Find, in the records below, the line that contains "קשרים ארגוניים" and the line that contains "Kombination, aber". Copy those two lines and everything between them exactly, but not the pictures.

▸ **Record extracts**
-*-
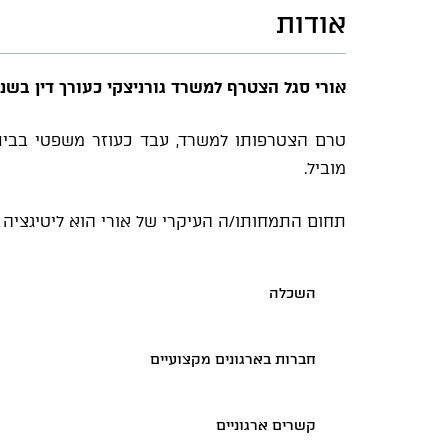
אודות
אורי סגל הצטרף למשרד גורניצקי כעורך דין בשנת 022
טרם הצטרפותו למשרד, עבד כעוזר משפטי בבית
מוביל.
תחום התמחותו/ה העיקרי של אורי הוא ליטיגציה 
השכלה
חברות בארגונים מקצועיים
קשרים ארגוניים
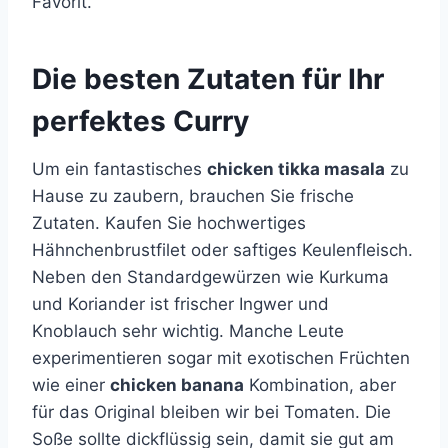
Favorit.
Die besten Zutaten für Ihr
perfektes Curry
Um ein fantastisches
chicken tikka masala
zu
Hause zu zaubern, brauchen Sie frische
Zutaten. Kaufen Sie hochwertiges
Hähnchenbrustfilet oder saftiges Keulenfleisch.
Neben den Standardgewürzen wie Kurkuma
und Koriander ist frischer Ingwer und
Knoblauch sehr wichtig. Manche Leute
experimentieren sogar mit exotischen Früchten
wie einer
chicken banana
Kombination, aber
für das Original bleiben wir bei Tomaten. Die
Soße sollte dickflüssig sein, damit sie gut am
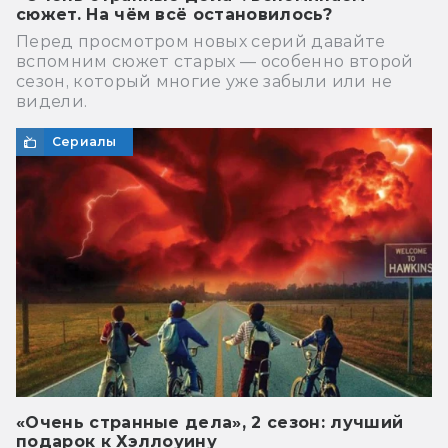
сюжет. На чём всё остановилось?
Перед просмотром новых серий давайте
вспомним сюжет старых — особенно второй
сезон, который многие уже забыли или не
видели.
Сериалы
«Очень странные дела», 2 сезон: лучший
подарок к Хэллоуину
-*-
▸ **Written solution**
קשרים ארגוניים
Favorit.
Die besten Zutaten für Ihr
perfektes Curry
Um ein fantastisches
chicken tikka masala
zu
Hause zu zaubern, brauchen Sie frische
Zutaten. Kaufen Sie hochwertiges
Hähnchenbrustfilet oder saftiges Keulenfleisch.
Neben den Standardgewürzen wie Kurkuma
und Koriander ist frischer Ingwer und
Knoblauch sehr wichtig. Manche Leute
experimentieren sogar mit exotischen Früchten
wie einer
chicken banana
Kombination, aber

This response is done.